Pues, el expediente judicial lo desmiente. El 30 de marzo pasado, el juez de instrucción federal número 3 de La Plata, Ernesto Kreplak, procesó a Castillo y le dictó prisión preventiva tras hallarlo responsable de secuestros, torturas, abuso sexual y apropiación de niñes, delitos que tuvieron lugar en los centros clandestinos que funcionaron en las ex brigadas de Investigaciones de Banfield y Lanús.
Las pruebas del juez
¿En qué se basó el juez para tomar esa decisión? Surge del legajo que documenta el derrotero de Castillo en la Policía Bonaerense que entre el 10 de agosto de 1976 y el 7 de marzo de 1977, fue oficial inspector y luego ascendido a oficial principal de seguridad de lo que entonces era la División Delitos contra la propiedad de la Bonaerense que funcionaba en Vernet y Siciliano, Villa Centenario, Banfield. En esa dependencia, que a partir de enero de 1977 pasó a ser sede de la Brigada de Investigaciones de la fuerza conducida por Ramón Camps, ya funcionaba el centro clandestino conocido como Pozo de Banfield.

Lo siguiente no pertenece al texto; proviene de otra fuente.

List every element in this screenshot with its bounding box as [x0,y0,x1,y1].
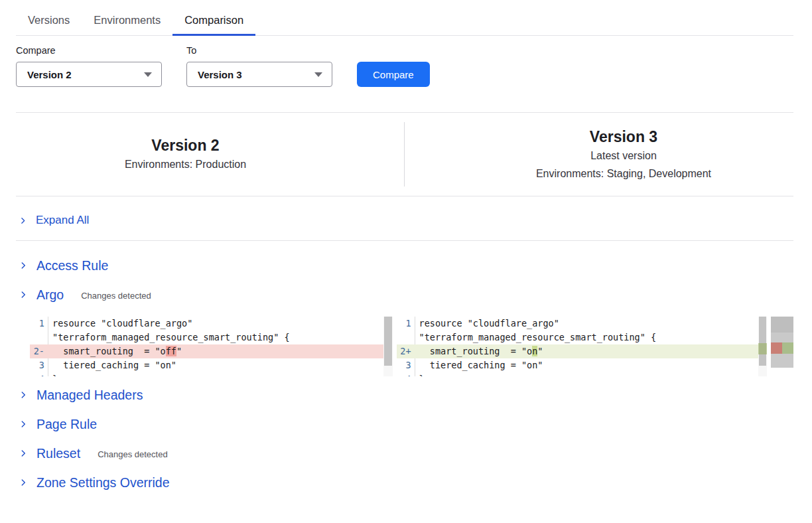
diff-code-left: 1 resource "cloudflare_argo" "terraform_… [30,317,383,376]
line-code: resource "cloudflare_argo" [48,317,192,331]
version-headers: Version 2 Environments: Production Versi… [16,113,793,196]
scrollbar-thumb[interactable] [759,317,766,366]
expand-all-button[interactable]: Expand All [19,214,89,227]
section-label: Argo [36,287,64,303]
diff-line: 3 tiered_caching = "on" [30,358,383,372]
version-left-title: Version 2 [16,135,355,155]
version-right-environments: Environments: Staging, Development [454,165,793,183]
line-number [30,331,48,344]
overview-added-marker [782,342,793,354]
scrollbar-added-marker [758,343,767,354]
diff-line-removed: 2- smart_routing = "off" [30,344,383,358]
chevron-down-icon [144,72,152,77]
compare-to-select[interactable]: Version 3 [186,62,332,87]
line-code: } [415,372,425,376]
diff-line: 3 tiered_caching = "on" [397,358,758,372]
version-left-header: Version 2 Environments: Production [16,135,404,173]
changes-badge: Changes detected [81,289,151,301]
line-number: 3 [397,358,415,372]
diff-line-added: 2+ smart_routing = "on" [397,344,758,358]
expand-all-row: Expand All [16,196,793,241]
line-number [397,331,415,344]
diff-line: 4 } [397,372,758,376]
chevron-right-icon [19,449,28,458]
compare-button[interactable]: Compare [357,62,430,87]
version-right-header: Version 3 Latest version Environments: S… [405,127,793,183]
argo-diff-view: 1 resource "cloudflare_argo" "terraform_… [30,317,793,376]
line-code: smart_routing = "on" [415,344,543,358]
chevron-right-icon [19,261,28,270]
section-label: Zone Settings Override [36,475,170,490]
line-code: smart_routing = "off" [48,344,182,358]
resource-sections: Access Rule Argo Changes detected 1 reso… [16,241,793,490]
section-access-rule[interactable]: Access Rule [16,258,793,273]
version-left-environments: Environments: Production [16,155,355,173]
changes-badge: Changes detected [98,447,168,459]
section-label: Access Rule [36,258,108,273]
line-code: "terraform_managed_resource_smart_routin… [415,331,657,344]
comparison-page: Versions Environments Comparison Compare… [0,0,812,490]
diff-line: 1 resource "cloudflare_argo" [30,317,383,331]
section-managed-headers[interactable]: Managed Headers [16,388,793,403]
diff-pane-right: 1 resource "cloudflare_argo" "terraform_… [397,317,793,376]
compare-to-group: To Version 3 [186,45,332,87]
tab-bar: Versions Environments Comparison [16,8,793,36]
scrollbar-right[interactable] [758,317,767,376]
chevron-down-icon [314,72,322,77]
line-number: 2+ [397,344,415,358]
line-number: 2- [30,344,48,358]
section-zone-settings-override[interactable]: Zone Settings Override [16,475,793,490]
expand-all-label: Expand All [36,214,89,227]
compare-from-label: Compare [16,45,162,56]
line-code: resource "cloudflare_argo" [415,317,559,331]
diff-line: 1 resource "cloudflare_argo" [397,317,758,331]
section-label: Ruleset [36,446,80,461]
removed-text-highlight: ff [166,346,176,356]
section-label: Managed Headers [36,388,143,403]
section-page-rule[interactable]: Page Rule [16,417,793,432]
diff-line-wrap: "terraform_managed_resource_smart_routin… [30,331,383,344]
section-argo[interactable]: Argo Changes detected [16,287,793,303]
diff-line: 4 } [30,372,383,376]
diff-line-wrap: "terraform_managed_resource_smart_routin… [397,331,758,344]
line-code: tiered_caching = "on" [415,358,543,372]
diff-code-right: 1 resource "cloudflare_argo" "terraform_… [397,317,758,376]
scrollbar-thumb[interactable] [384,317,392,366]
line-number: 3 [30,358,48,372]
tab-environments[interactable]: Environments [82,8,172,35]
section-label: Page Rule [36,417,97,432]
section-ruleset[interactable]: Ruleset Changes detected [16,446,793,461]
compare-from-group: Compare Version 2 [16,45,162,87]
chevron-right-icon [19,216,27,225]
compare-from-value: Version 2 [27,69,72,80]
compare-to-value: Version 3 [198,69,242,80]
version-right-subtitle: Latest version [454,147,793,165]
overview-viewport [771,317,793,333]
line-number: 1 [397,317,415,331]
chevron-right-icon [19,290,28,299]
line-number: 4 [30,372,48,376]
diff-overview-ruler[interactable] [771,317,793,368]
chevron-right-icon [19,478,28,487]
diff-pane-left: 1 resource "cloudflare_argo" "terraform_… [30,317,393,376]
line-code: tiered_caching = "on" [48,358,176,372]
overview-removed-marker [771,342,782,354]
line-number: 1 [30,317,48,331]
chevron-right-icon [19,419,28,429]
compare-controls: Compare Version 2 To Version 3 Compare [16,45,793,87]
line-code: } [48,372,58,376]
tab-comparison[interactable]: Comparison [172,8,255,35]
line-code: "terraform_managed_resource_smart_routin… [48,331,290,344]
line-number: 4 [397,372,415,376]
scrollbar-left[interactable] [383,317,393,376]
compare-from-select[interactable]: Version 2 [16,62,162,87]
compare-to-label: To [186,45,332,56]
tab-versions[interactable]: Versions [16,8,82,35]
chevron-right-icon [19,390,28,400]
version-right-title: Version 3 [454,127,793,147]
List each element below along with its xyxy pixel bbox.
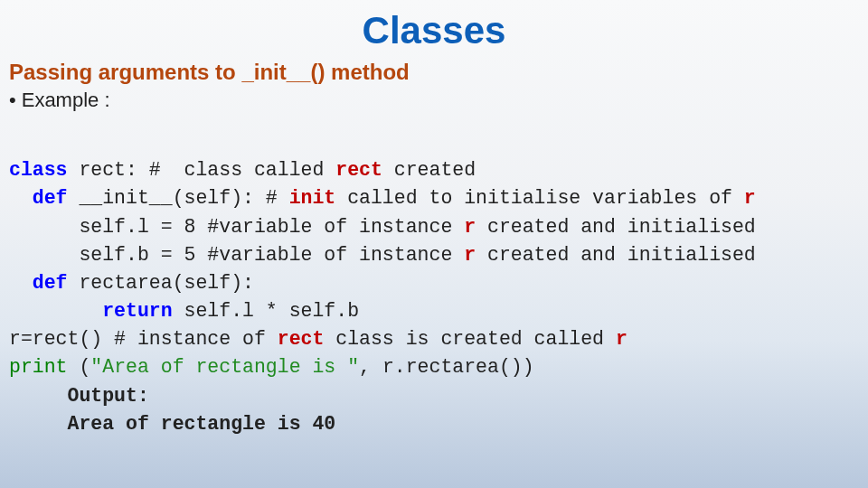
kw-return: return: [9, 300, 173, 322]
string-literal: "Area of rectangle is ": [90, 356, 359, 378]
code-text: called to initialise variables of: [335, 187, 744, 209]
kw-init: init: [289, 187, 336, 209]
code-line-7: r=rect() # instance of rect class is cre…: [9, 328, 627, 350]
code-text: __init__(self): #: [68, 187, 289, 209]
code-text: self.b = 5 #variable of instance: [9, 244, 464, 266]
bullet-text: Example :: [22, 89, 110, 111]
code-text: , r.rectarea()): [359, 356, 534, 378]
code-text: created and initialised: [476, 244, 756, 266]
code-line-6: return self.l * self.b: [9, 300, 359, 322]
kw-r: r: [464, 244, 476, 266]
kw-r: r: [744, 187, 756, 209]
output-label: Output:: [9, 385, 149, 407]
code-text: class is created called: [324, 328, 616, 350]
kw-rect: rect: [335, 159, 382, 181]
code-line-1: class rect: # class called rect created: [9, 159, 476, 181]
bullet-example: •Example :: [0, 87, 868, 125]
kw-def: def: [9, 187, 68, 209]
output-value: Area of rectangle is 40: [9, 413, 335, 435]
code-line-5: def rectarea(self):: [9, 272, 254, 294]
code-text: rectarea(self):: [79, 272, 254, 294]
kw-r: r: [464, 216, 476, 238]
code-text: r=rect() # instance of: [9, 328, 278, 350]
kw-rect: rect: [278, 328, 325, 350]
kw-r: r: [616, 328, 627, 350]
code-line-3: self.l = 8 #variable of instance r creat…: [9, 216, 756, 238]
kw-print: print: [9, 356, 68, 378]
code-text: created and initialised: [476, 216, 756, 238]
code-text: created: [382, 159, 476, 181]
code-line-4: self.b = 5 #variable of instance r creat…: [9, 244, 756, 266]
code-text: self.l * self.b: [173, 300, 359, 322]
code-text: (: [68, 356, 91, 378]
section-subtitle: Passing arguments to _init__() method: [0, 52, 868, 87]
kw-def: def: [9, 272, 79, 294]
code-text: self.l = 8 #variable of instance: [9, 216, 464, 238]
kw-class: class: [9, 159, 68, 181]
slide-title: Classes: [0, 0, 868, 52]
code-line-8: print ("Area of rectangle is ", r.rectar…: [9, 356, 534, 378]
code-text: rect: # class called: [68, 159, 336, 181]
code-line-2: def __init__(self): # init called to ini…: [9, 187, 756, 209]
code-block: class rect: # class called rect created …: [0, 125, 868, 438]
bullet-dot-icon: •: [9, 89, 16, 112]
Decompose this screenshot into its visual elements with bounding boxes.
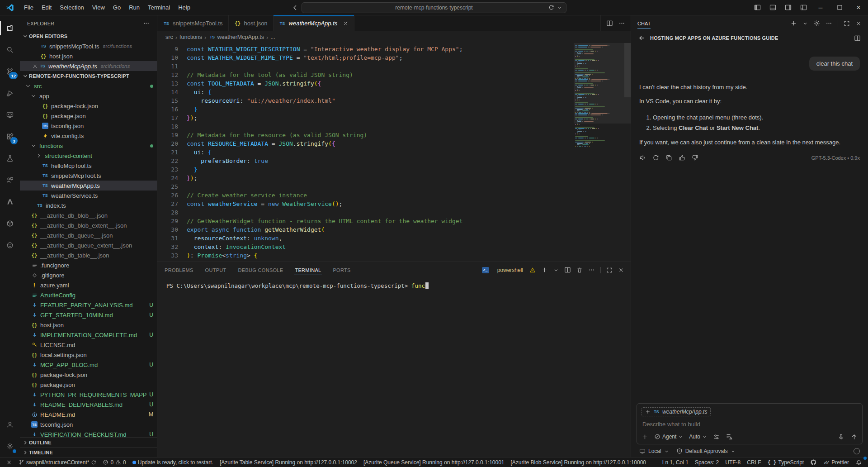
new-terminal-icon[interactable] [541,267,548,273]
send-icon[interactable] [851,434,858,440]
eol-item[interactable]: CRLF [744,457,764,467]
close-icon[interactable] [31,63,39,69]
activity-remote-explorer[interactable] [0,104,20,126]
close-panel-icon[interactable] [618,267,624,273]
tree-folder[interactable]: app [20,91,157,101]
tree-file[interactable]: .funcignore [20,260,157,270]
tree-file[interactable]: {}__azurite_db_blob_extent__.json [20,220,157,230]
toggle-secondary-sidebar-icon[interactable] [780,0,796,15]
close-chat-icon[interactable] [855,20,862,27]
split-terminal-icon[interactable] [564,267,571,273]
tree-file[interactable]: TShelloMcpTool.ts [20,161,157,171]
minimize-button[interactable]: – [811,0,830,15]
tree-file[interactable]: IMPLEMENTATION_COMPLETE.mdU [20,330,157,340]
tree-file[interactable]: TStsconfig.json [20,121,157,131]
project-root-header[interactable]: REMOTE-MCP-FUNCTIONS-TYPESCRIPT [20,71,157,81]
activity-explorer[interactable] [0,17,20,39]
regenerate-icon[interactable] [652,154,659,161]
toggle-panel-icon[interactable] [765,0,780,15]
mode-picker[interactable]: Agent [654,434,683,440]
activity-containers[interactable] [0,213,20,234]
breadcrumb[interactable]: src›functions›TSweatherMcpApp.ts›... [157,31,631,43]
breadcrumb-item[interactable]: functions [179,34,202,40]
read-aloud-icon[interactable] [639,154,646,161]
maximize-button[interactable] [830,0,849,15]
editor-more-actions-icon[interactable] [618,20,625,27]
tree-file[interactable]: .gitignore [20,270,157,280]
tree-file[interactable]: MCP_APP_BLOG.mdU [20,360,157,370]
activity-accounts[interactable] [0,414,20,435]
activity-github-copilot[interactable] [0,234,20,256]
open-editor-item[interactable]: TSsnippetsMcpTool.tssrc\functions [20,41,157,51]
chat-more-actions-icon[interactable] [826,20,832,27]
activity-extensions[interactable]: 3 [0,126,20,148]
notifications-bell-icon[interactable] [852,457,865,467]
remote-indicator-icon[interactable] [3,457,15,467]
tree-file[interactable]: TSindex.ts [20,200,157,210]
open-editor-item[interactable]: TSweatherMcpApp.tssrc\functions [20,61,157,71]
timeline-section[interactable]: TIMELINE [20,447,157,457]
chat-back-icon[interactable] [638,34,646,42]
panel-tab-debug-console[interactable]: DEBUG CONSOLE [237,262,284,278]
tools-icon[interactable] [713,434,720,440]
tree-file[interactable]: TSweatherMcpApp.ts [20,181,157,191]
open-editors-header[interactable]: OPEN EDITORS [20,31,157,41]
command-center[interactable]: remote-mcp-functions-typescript [302,2,566,13]
tree-file[interactable]: !azure.yaml [20,280,157,290]
tree-file[interactable]: TSsnippetsMcpTool.ts [20,171,157,181]
tree-file[interactable]: {}package-lock.json [20,370,157,380]
open-editor-item[interactable]: {}host.json [20,51,157,61]
menu-file[interactable]: File [20,0,38,15]
thumbs-up-icon[interactable] [679,154,685,161]
approvals-picker[interactable]: Default Approvals [676,448,736,454]
tree-file[interactable]: {}package-lock.json [20,101,157,111]
editor-tab[interactable]: TSsnippetsMcpTool.ts [157,15,229,31]
activity-azure[interactable] [0,191,20,213]
activity-search[interactable] [0,39,20,61]
tree-file[interactable]: LICENSE.md [20,340,157,350]
activity-settings[interactable] [0,435,20,457]
azurite-service-item[interactable]: [Azurite Blob Service] Running on http:/… [508,457,650,467]
github-icon[interactable] [807,457,820,467]
menu-edit[interactable]: Edit [38,0,56,15]
editor-scrollbar[interactable] [624,43,631,97]
activity-source-control[interactable]: 12 [0,61,20,82]
tree-file[interactable]: {}package.json [20,111,157,121]
tree-file[interactable]: {}__azurite_db_table__.json [20,250,157,260]
encoding-item[interactable]: UTF-8 [722,457,744,467]
tree-file[interactable]: FEATURE_PARITY_ANALYSIS.mdU [20,300,157,310]
tree-file[interactable]: README.mdM [20,410,157,419]
open-chat-in-editor-icon[interactable] [854,35,861,42]
menu-selection[interactable]: Selection [56,0,88,15]
azurite-service-item[interactable]: [Azurite Table Service] Running on http:… [217,457,360,467]
problems-item[interactable]: 00 [99,457,129,467]
tree-file[interactable]: GET_STARTED_10MIN.mdU [20,310,157,320]
tree-file[interactable]: README_DELIVERABLES.mdU [20,400,157,410]
panel-tab-output[interactable]: OUTPUT [204,262,227,278]
menu-terminal[interactable]: Terminal [144,0,174,15]
editor-tab[interactable]: TSweatherMcpApp.ts [274,15,355,31]
maximize-panel-icon[interactable] [606,267,613,273]
terminal-shell-label[interactable]: powershell [497,267,523,273]
breadcrumb-item[interactable]: TSweatherMcpApp.ts [208,34,264,40]
back-icon[interactable] [292,4,299,11]
activity-live-share[interactable] [0,169,20,191]
code-editor[interactable]: 9const WEATHER_WIDGET_DESCRIPTION = "Int… [157,43,631,262]
panel-tab-problems[interactable]: PROBLEMS [164,262,194,278]
model-picker[interactable]: Auto [689,434,707,440]
tree-file[interactable]: {}host.json [20,320,157,330]
activity-run-and-debug[interactable] [0,82,20,104]
indentation-item[interactable]: Spaces: 2 [692,457,722,467]
terminal[interactable]: PS C:\Users\swapnilnagar\workplace\mcp\r… [157,278,631,457]
chat-settings-icon[interactable] [813,20,820,27]
chevron-down-icon[interactable] [553,267,559,273]
menu-go[interactable]: Go [109,0,125,15]
environment-picker[interactable]: Local [639,448,669,454]
maximize-chat-icon[interactable] [844,20,850,27]
tree-file[interactable]: TStsconfig.json [20,419,157,429]
chat-tab[interactable]: CHAT [637,15,651,31]
tree-file[interactable]: {}__azurite_db_queue__.json [20,230,157,240]
mic-icon[interactable] [838,434,844,440]
kill-terminal-icon[interactable] [576,267,583,273]
panel-tab-ports[interactable]: PORTS [332,262,351,278]
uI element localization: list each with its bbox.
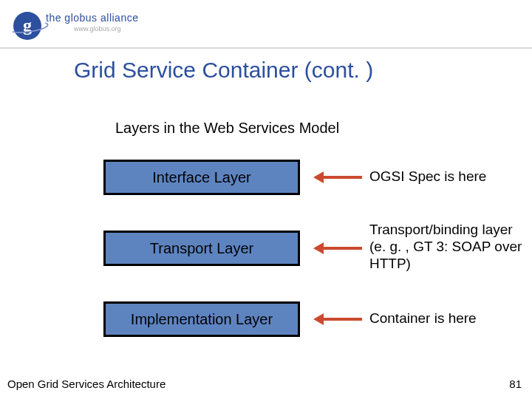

Del mismo legajo surge que aquel marzo de 1977 Castillo fue trasladado a la Brigada de Investigaciones de la Bonaerense en Lanús, que entonces funcionaba en Avellaneda: El Infierno. Allí fue reconocido y nombrado por dos sobrevivientes de ese campo de concentración: Mercedes Alvariño Blanco y Héctor Oscar Callejas.
En su testimonio, Callejas lo nombró por su apellido y lo identificó como el “jefe que estaba a cargo” de les detenides clandestines del lugar. Alvariño Blanco lo nombró por su apellido, lo describió físicamente y lo acusó de ser quien la obligó, bajo amenaza de muerte, a firmar una declaración falsa mientras ella estaba detenida de manera clandestina en El Infierno. “Entró a mi celda con una silla y con un papel en la mano que decía que yo había sido detenida por tener en mi casa volantes y armas de la organización ERP y Montoneros”, testimonió la sobreviviente, que contó que se negó a obedecer: “Se puso nervioso y me dijo mirá Mercedes, a vos acá no te torturamos, porque no lo hacemos nosotros sino que estamos a las órdenes de los militares. Yo seguí sin firmar y sacó de la cintura su arma y me dijo que firmara, entonces yo ante esa amenaza firmé y él se fue. Me dejó sin vendas”, continúa el testimonio, citado en el auto de procesamiento del magistrado platense.